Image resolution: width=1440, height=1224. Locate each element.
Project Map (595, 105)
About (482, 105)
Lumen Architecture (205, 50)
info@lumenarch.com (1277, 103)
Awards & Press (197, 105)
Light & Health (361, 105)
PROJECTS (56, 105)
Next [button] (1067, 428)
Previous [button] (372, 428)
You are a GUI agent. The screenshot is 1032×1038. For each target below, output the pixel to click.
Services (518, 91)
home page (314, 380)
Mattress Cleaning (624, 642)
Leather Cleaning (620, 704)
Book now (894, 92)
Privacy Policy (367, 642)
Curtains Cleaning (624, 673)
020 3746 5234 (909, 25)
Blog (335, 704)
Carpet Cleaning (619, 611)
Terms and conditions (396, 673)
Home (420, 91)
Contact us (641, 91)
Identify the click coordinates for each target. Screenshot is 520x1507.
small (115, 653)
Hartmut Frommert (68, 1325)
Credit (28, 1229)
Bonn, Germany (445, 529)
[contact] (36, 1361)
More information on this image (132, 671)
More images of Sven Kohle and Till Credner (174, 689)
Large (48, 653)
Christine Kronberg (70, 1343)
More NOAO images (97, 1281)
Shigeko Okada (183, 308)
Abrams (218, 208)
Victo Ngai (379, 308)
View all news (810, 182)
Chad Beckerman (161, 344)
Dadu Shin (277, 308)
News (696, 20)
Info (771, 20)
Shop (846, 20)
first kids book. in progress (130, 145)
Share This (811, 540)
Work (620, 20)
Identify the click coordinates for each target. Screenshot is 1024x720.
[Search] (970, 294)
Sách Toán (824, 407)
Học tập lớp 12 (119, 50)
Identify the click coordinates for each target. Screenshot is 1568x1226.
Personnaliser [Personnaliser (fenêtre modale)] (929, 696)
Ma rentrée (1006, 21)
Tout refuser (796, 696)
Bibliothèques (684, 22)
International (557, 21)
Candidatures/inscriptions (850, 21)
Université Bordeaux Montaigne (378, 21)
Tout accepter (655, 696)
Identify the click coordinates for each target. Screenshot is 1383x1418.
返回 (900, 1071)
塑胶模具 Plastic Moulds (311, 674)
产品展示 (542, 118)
::::::::::
**ABOUT THIS EXERCISE**
Starting at the line that contains "Blog (335, 704)", output every remaining line of the data exactly, and stop after the last one.

**OUTPUT**
Blog (335, 704)
Carpet Cleaning (619, 611)
Terms and conditions (396, 673)
Home (420, 91)
Contact us (641, 91)
Identify the click coordinates for each target. Screenshot is 520x1507.
small (115, 653)
Hartmut Frommert (68, 1325)
Credit (28, 1229)
Bonn, Germany (445, 529)
[contact] (36, 1361)
More information on this image (132, 671)
More images of Sven Kohle and Till Credner (174, 689)
Large (48, 653)
Christine Kronberg (70, 1343)
More NOAO images (97, 1281)
Shigeko Okada (183, 308)
Abrams (218, 208)
Victo Ngai (379, 308)
View all news (810, 182)
Chad Beckerman (161, 344)
Dadu Shin (277, 308)
News (696, 20)
Info (771, 20)
Shop (846, 20)
first kids book. in progress (130, 145)
Share This (811, 540)
Work (620, 20)
Identify the click coordinates for each target. Screenshot is 1024x720.
[Search] (970, 294)
Sách Toán (824, 407)
Học tập lớp 12 (119, 50)
Identify the click coordinates for each target. Screenshot is 1568x1226.
Personnaliser [Personnaliser (fenêtre modale)] (929, 696)
Ma rentrée (1006, 21)
Tout refuser (796, 696)
Bibliothèques (684, 22)
International (557, 21)
Candidatures/inscriptions (850, 21)
Université Bordeaux Montaigne (378, 21)
Tout accepter (655, 696)
Identify the click coordinates for each target. Screenshot is 1383x1418.
返回 (900, 1071)
塑胶模具 Plastic Moulds (311, 674)
产品展示 (542, 118)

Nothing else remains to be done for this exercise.